Following are some of the trends that have a significant impact on Volkswagen’s valuation:

China Passenger Vehicle Market Provides Large Growth Potential

Volkswagen China & Affiliates is the most important division for the automaker, constituting around 45% of the company’s valuation, by our estimates. China is Volkswagen Group’s single largest market, with deliveries climbing to 3.26 million in 2013, up 16.25% year-over-year. The group competes with other major players such as General Motors, Toyota, Ford and Honda in the country. Volkswagen’s Chinese portfolio covers all segments from small cars to luxury sports cars, including the Lavida, Passat, Jetta, Sagitar, Audi A6, A5 and Q5, and Tiguan compact SUV. These vehicles enjoy strong popularity among the Chinese consumers, and led Volkswagen to topple GM as the highest selling foreign automaker in the country in 2013. The company already has a market share of 13.8% in China, and will look to improve on this figure owing to capacity additions and luxury market expansion, despite stiffening competition. Even if Volkswagen doesn’t see any increase in its market share in China going forward, growth in volumes due to higher vehicle demand in the country is expected to boost the company’s financials. Volkswagen aims to achieve its goal of producing 4 million vehicles in China by 2018.
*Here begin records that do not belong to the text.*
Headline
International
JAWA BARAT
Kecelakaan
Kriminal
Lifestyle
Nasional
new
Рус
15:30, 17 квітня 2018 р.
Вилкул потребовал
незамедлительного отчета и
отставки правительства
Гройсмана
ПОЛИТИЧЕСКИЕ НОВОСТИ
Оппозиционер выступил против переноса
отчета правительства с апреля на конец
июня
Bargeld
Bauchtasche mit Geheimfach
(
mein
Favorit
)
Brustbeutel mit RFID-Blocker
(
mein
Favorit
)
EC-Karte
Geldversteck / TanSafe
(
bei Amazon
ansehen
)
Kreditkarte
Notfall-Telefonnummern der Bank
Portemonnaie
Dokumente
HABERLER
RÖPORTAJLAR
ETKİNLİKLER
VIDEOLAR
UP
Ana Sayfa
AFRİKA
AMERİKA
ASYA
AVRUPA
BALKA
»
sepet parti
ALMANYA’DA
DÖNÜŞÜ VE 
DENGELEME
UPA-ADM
  • Expanding Market Size in China

China surpassed the massive 20 million vehicle sales mark last year, outselling the second-placed U.S. by over 6 million unit sales. [1] Although China’s economic growth is expected to slowdown in comparison to the double-digit growth rates seen in 2010-2011, it is still the world’s fastest growing major economy and continues to attract large-scale investments in the automotive sector. China’s fast growing automotive market is expected to constitute nearly 30% of the global sales by the end of this decade, by our estimates. Increasing disposable incomes and a low vehicle ownership rate of 79 vehicles per 1,000 inhabitants are expected to drive growth in the Chinese auto industry. In comparison, the U.S. has a massive 791 vehicles per 1,000 inhabitants. [2]
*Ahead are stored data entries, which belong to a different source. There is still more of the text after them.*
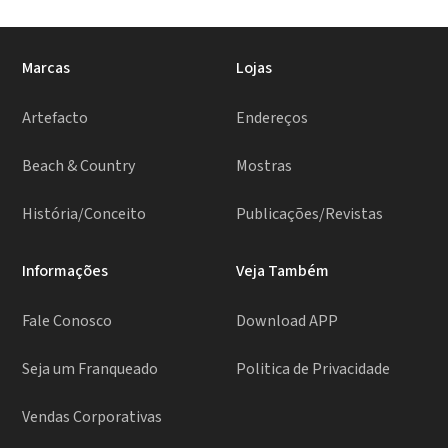
Marcas
Lojas
Artefacto
Endereços
Beach & Country
Mostras
História/Conceito
Publicações/Revistas
Informações
Veja Também
Fale Conosco
Download APP
Seja um Franqueado
Politica de Privacidade
Vendas Corporativas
  • Increased Investment and Capacity

Volkswagen is present in 17 locations across China, with five new facilities opening just last year. This included a new plant at Urumqi in western China, where disposable incomes are expected to rise sharply in the coming years, and a plant in Foshan, which started production of the new Golf, the first vehicle to be built on the Modular Transverse Toolkit (MQB) in China. In 2012, Volkswagen introduced the Modular Transverse Toolkit, which created an extremely flexible vehicle architecture, hence making it possible to produce different models of various brands in different quantities in the same production unit. This is expected to lower production costs for the automaker.

Going forward, Volkswagen, in partnership with the SAIC Motor Corporation and the First Automotive Works (FAW) Group, will invest a whopping 18.2 billion euros (nearly $25 billion) in China between 2014-2018, for the purpose of product development and capacity additions. Increased investment and local production will help Volkswagen evade import taxes, and also boost the automaker’s reach and availability, possibly improving market share.
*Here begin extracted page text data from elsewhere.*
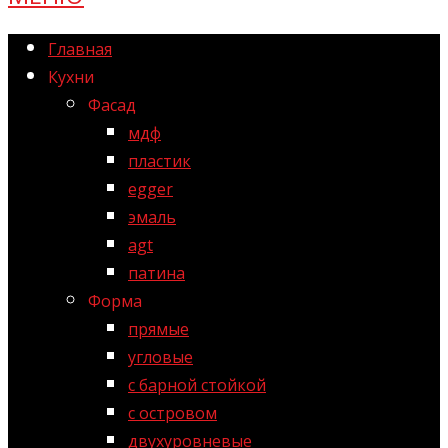
Главная
Кухни
Фасад
мдф
пластик
egger
эмаль
agt
патина
Форма
прямые
угловые
с барной стойкой
с островом
двухуровневые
  • Booming Luxury Market to Propel Sales Growth

China is the world’s largest passenger vehicle market but still trails the U.S. in terms of luxury vehicle volumes. The premium vehicle market in China is expected to grow at a CAGR of 12% till 2020, outpacing the 8% annual anticipated growth in the country’s overall passenger vehicle market. [3] This means that China will surpass the U.S. as early as 2016 in luxury vehicle volumes and cross the 3 million annual sales mark by 2020. Volkswagen’s Audi is the crowned leader in China, despite trailing BMW in terms of global sales. While Audi sold nearly 492,000 vehicles in the country last year, BMW and Mercedes-Benz managed 391,700 and 218,045 unit sales respectively. The automaker has gained from its acceptance as the official mode of transport for China’s top politicians. Audi, along with Bentley and Porsche, hold around 35% share in China, by our estimates.

The locally manufactured A3 Sportback started selling in China in March, for which the assembly plant at Foshan was built last year. The sedan version of the A3 will also be launched in the next few months. Audi’s production of both the A3 and A4 models in China itself will help evade the 25% import taxes, in addition to the value added tax and consumption tax, prompting a decline in model prices. [4] The automaker also aims to increase the number of dealerships to 500 by 2017, up from 341 in 2013. While Audi remains the highest seller of luxury vehicles in China, its sales growth in the country lagged the growth rates of both BMW and Mercedes-Benz in the first quarter. But with the A3 models adding incremental sales from March onward, we expect the automaker to retain its lead in China and possibly sell around 540,000 vehicles this year in the country.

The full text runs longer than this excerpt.